1
votes

I'm doing some image processing to learn, I'm using openCV with the new C++ iterface.

I have an RGB image, I read the grayscale version, equalize the histogram, then use canny to detect edges.

The question is: does the Canny function return a grayscale image or a binary one? I use a double for loop to check the values of pixels in the image resulting of applying canny edge detector, and I have a lot of values totally different. In a binary image must be only two values 0 or 1 (0 or 255)... How can I do that?

My code:

imagen = imread(nombre_imagen,0); //lee la imagen en escala de grises
equalizeHist(imagen,imagen);
Canny(binary,binary,0.66*threshold,1.33*threshold,3,true);
for(int i=0;i<binary.rows;i++){
    for(int j=0;j<binary.cols;j++){
       std::cout << binary.at<float>(i,j)<< ",";
    }
    std::cout << "\n";
}

This is a 183x183 matrix and I can see a lot of values even some nan. How can I make this binary?

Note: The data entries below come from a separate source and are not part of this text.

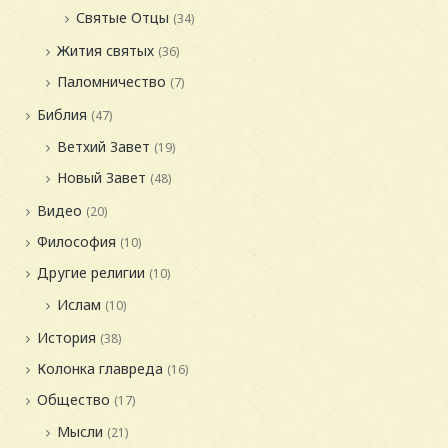
Святые Отцы
(34)
Жития святых
(36)
Паломничество
(7)
Библия
(47)
Ветхий Завет
(19)
Новый Завет
(48)
Видео
(20)
Философия
(10)
Другие религии
(10)
Ислам
(10)
История
(38)
Колонка главреда
(16)
Общество
(17)
Мысли
(21)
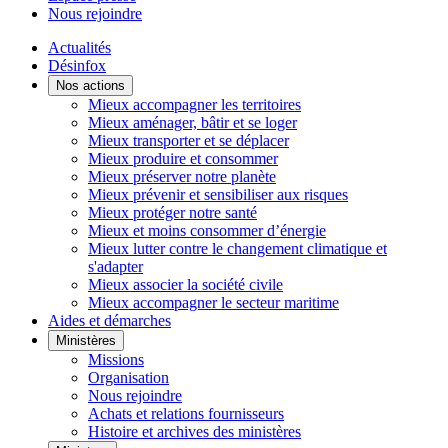
Nous rejoindre
Actualités
Désinfox
Nos actions
Mieux accompagner les territoires
Mieux aménager, bâtir et se loger
Mieux transporter et se déplacer
Mieux produire et consommer
Mieux préserver notre planète
Mieux prévenir et sensibiliser aux risques
Mieux protéger notre santé
Mieux et moins consommer d’énergie
Mieux lutter contre le changement climatique et
s'adapter
Mieux associer la société civile
Mieux accompagner le secteur maritime
Aides et démarches
Ministères
Missions
Organisation
Nous rejoindre
Achats et relations fournisseurs
Histoire et archives des ministères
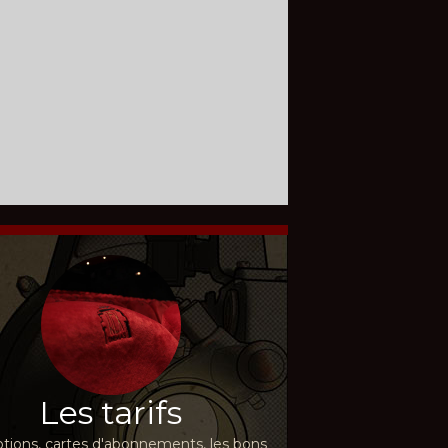
Les tarifs
ions, cartes d'abonnements, les bons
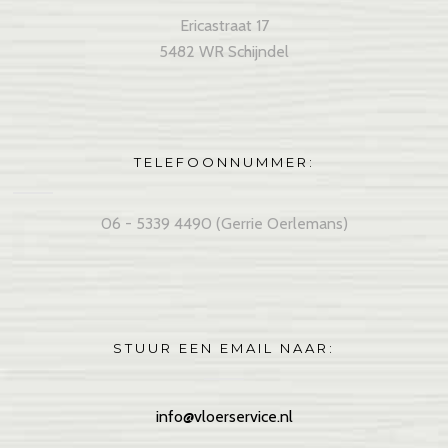
Ericastraat 17
5482 WR Schijndel
TELEFOONNUMMER:
06 - 5339 4490 (Gerrie Oerlemans)
STUUR EEN EMAIL NAAR:
info@vloerservice.nl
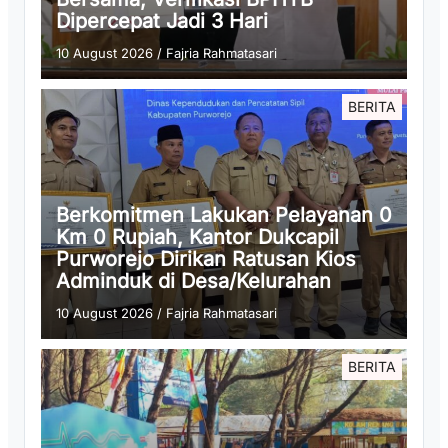
Dipercepat Jadi 3 Hari
10 August 2026
/
Fajria Rahmatasari
BERITA
Berkomitmen Lakukan Pelayanan 0
Km 0 Rupiah, Kantor Dukcapil
Purworejo Dirikan Ratusan Kios
Adminduk di Desa/Kelurahan
10 August 2026
/
Fajria Rahmatasari
BERITA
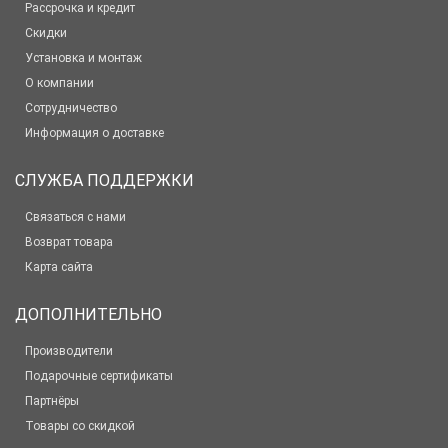
Рассрочка и кредит
Скидки
Установка и монтаж
О компании
Сотрудничество
Информация о доставке
СЛУЖБА ПОДДЕРЖКИ
Связаться с нами
Возврат товара
Карта сайта
ДОПОЛНИТЕЛЬНО
Производители
Подарочные сертификаты
Партнёры
Товары со скидкой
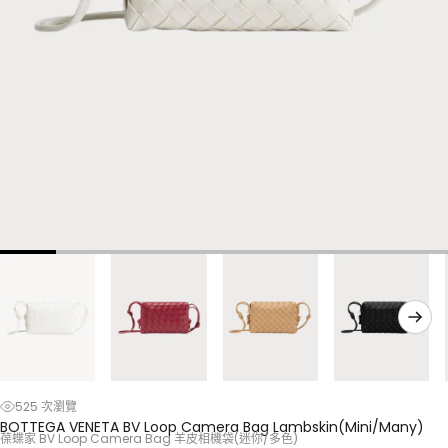
525 次瀏覽
BOTTEGA VENETA BV Loop Camera Bag Lambskin(Mini/Many)
葆蝶家 BV Loop Camera Bag 羊皮相機袋(迷你/多色)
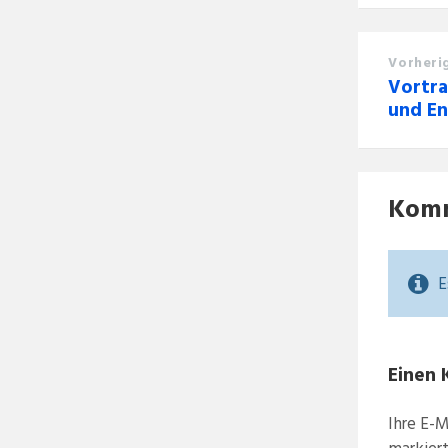
Vorheri
Vortra
und En
Kom
E
Einen 
Ihre E-M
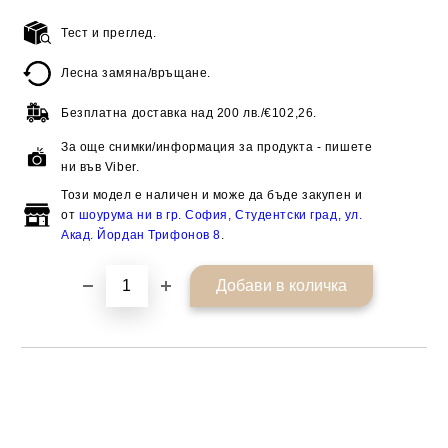
Тест и преглед.
Добави в желани
Лесна замяна/връщане.
Безплатна доставка над
200 лв./€102,26.
За още снимки/информация за продукта - пишете
ни във Viber.
Този модел е наличен и може да бъде закупен и
от
шоурума ни в гр. София, Студентски град, ул.
Акад. Йордан Трифонов 8
.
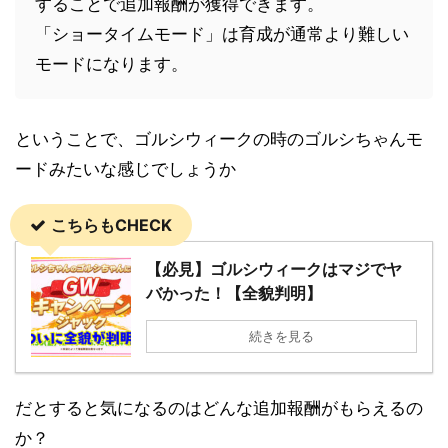
することで追加報酬が獲得できます。
「ショータイムモード」は育成が通常より難しい
モードになります。
ということで、ゴルシウィークの時のゴルシちゃんモ
ードみたいな感じでしょうか
こちらもCHECK
【必見】ゴルシウィークはマジでヤ
バかった！【全貌判明】
続きを見る
だとすると気になるのはどんな追加報酬がもらえるの
か？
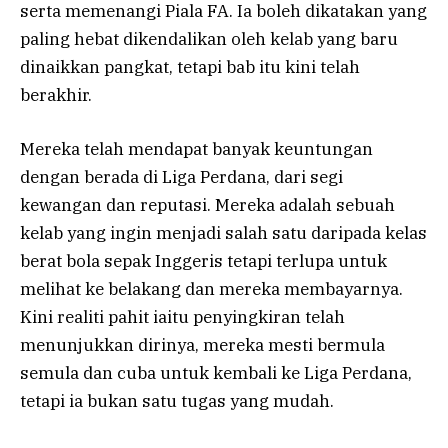
serta memenangi Piala FA. Ia boleh dikatakan yang
paling hebat dikendalikan oleh kelab yang baru
dinaikkan pangkat, tetapi bab itu kini telah
berakhir.
Mereka telah mendapat banyak keuntungan
dengan berada di Liga Perdana, dari segi
kewangan dan reputasi. Mereka adalah sebuah
kelab yang ingin menjadi salah satu daripada kelas
berat bola sepak Inggeris tetapi terlupa untuk
melihat ke belakang dan mereka membayarnya.
Kini realiti pahit iaitu penyingkiran telah
menunjukkan dirinya, mereka mesti bermula
semula dan cuba untuk kembali ke Liga Perdana,
tetapi ia bukan satu tugas yang mudah.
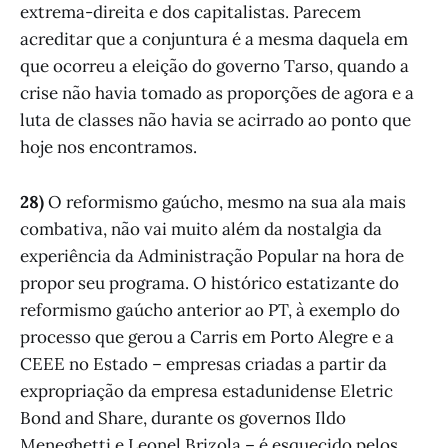
extrema-direita e dos capitalistas. Parecem
acreditar que a conjuntura é a mesma daquela em
que ocorreu a eleição do governo Tarso, quando a
crise não havia tomado as proporções de agora e a
luta de classes não havia se acirrado ao ponto que
hoje nos encontramos.
28)
O reformismo gaúcho, mesmo na sua ala mais
combativa, não vai muito além da nostalgia da
experiência da Administração Popular na hora de
propor seu programa. O histórico estatizante do
reformismo gaúcho anterior ao PT, à exemplo do
processo que gerou a Carris em Porto Alegre e a
CEEE no Estado – empresas criadas a partir da
expropriação da empresa estadunidense Eletric
Bond and Share, durante os governos Ildo
Meneghetti e Leonel Brizola – é esquecido pelos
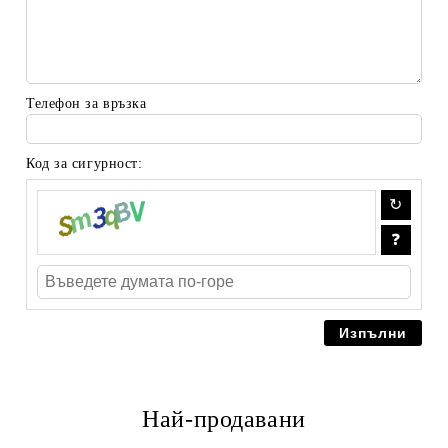
Телефон за връзка
Код за сигурност:
Най-продавани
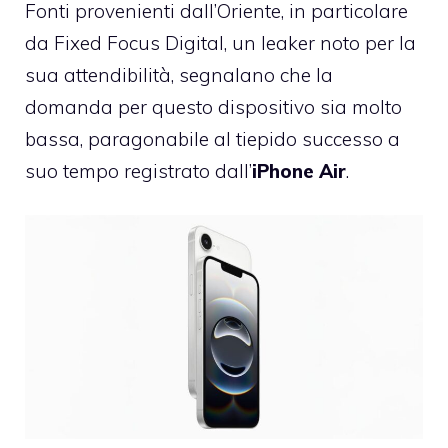
Fonti provenienti dall’Oriente, in particolare
da Fixed Focus Digital, un leaker noto per la
sua attendibilità, segnalano che la
domanda per questo dispositivo sia molto
bassa, paragonabile al tiepido successo a
suo tempo registrato dall’
iPhone Air
.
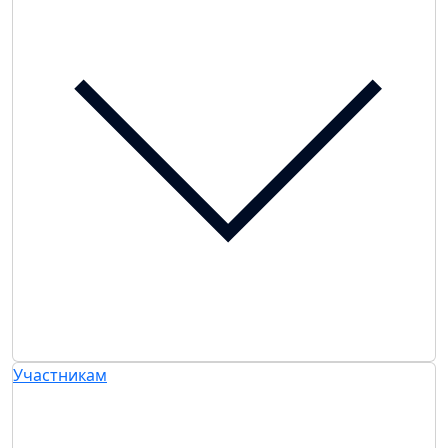
Участникам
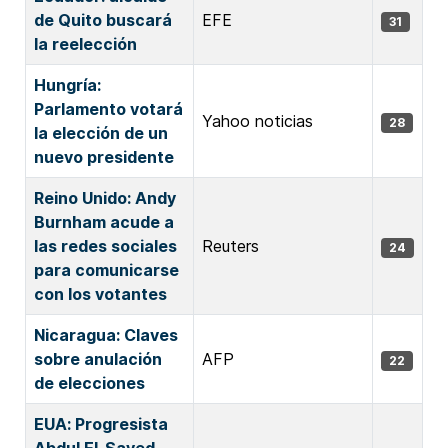
de Quito buscará
EFE
31
la reelección
Hungría:
Parlamento votará
Yahoo noticias
28
la elección de un
nuevo presidente
Reino Unido: Andy
‌Burnham acude a
las redes sociales
Reuters
24
para comunicarse
con los votantes
Nicaragua: Claves
sobre anulación
AFP
22
de elecciones
EUA: Progresista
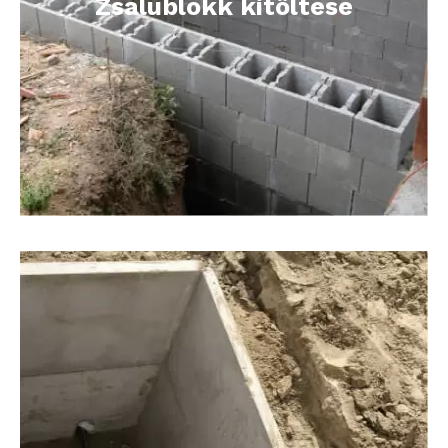
Zsalublokk kitöltése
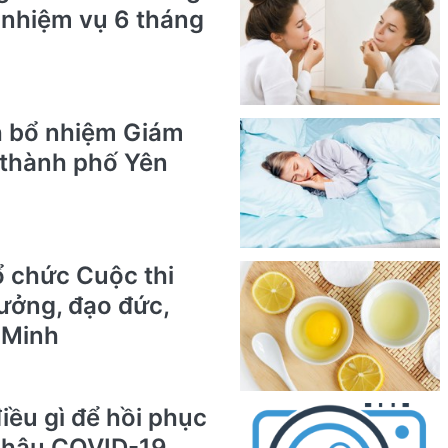
i nhiệm vụ 6 tháng
h bổ nhiệm Giám
 thành phố Yên
ổ chức Cuộc thi
tưởng, đạo đức,
 Minh
iều gì để hồi phục
ị hậu COVID-19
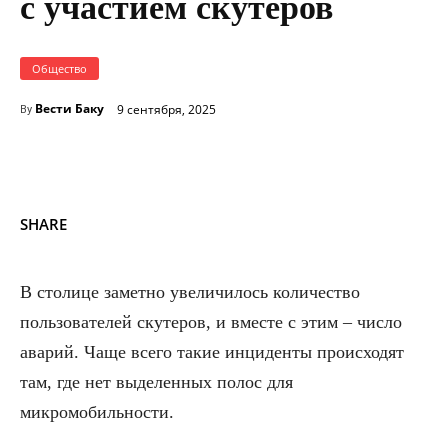
с участием скутеров
Общество
Вести Баку
9 сентября, 2025
By
SHARE
В столице заметно увеличилось количество
пользователей скутеров, и вместе с этим – число
аварий. Чаще всего такие инциденты происходят
там, где нет выделенных полос для
микромобильности.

For the Canny function I use a threshold value obtaining the "mean" value of the grayscale image; I saw it here: http://www.kerrywong.com/2009/05/07/canny-edge-detection-auto-thresholding/.

2

2 Answers

1
votes

Binary images have type uchar which you need to cast to int (or unsigned int) if you want the 0-255 range:

for(int i=0;i<edges.rows;i++) {
    for(int j=0;j<edges.cols;j++) {
       std::cout << (int)edges.at<uchar>(i,j)<< ",";
    }
    std::cout << "\n";
}

You should avoid the C-style cast, but I'll leave that as an exercise to the reader.

0
votes

Documentation ( http://opencv.willowgarage.com/documentation/cpp/imgproc_feature_detection.html?highlight=canny#Canny ) says that:

void Canny(const Mat& image, Mat& edges, double threshold1, double threshold2, int apertureSize=3, bool L2gradient=false)

Second parameter - edges – The output edge map. It will have the same size and the same type as image

In your call you pass the same source image as the second parameter, which causes, I think, strange results.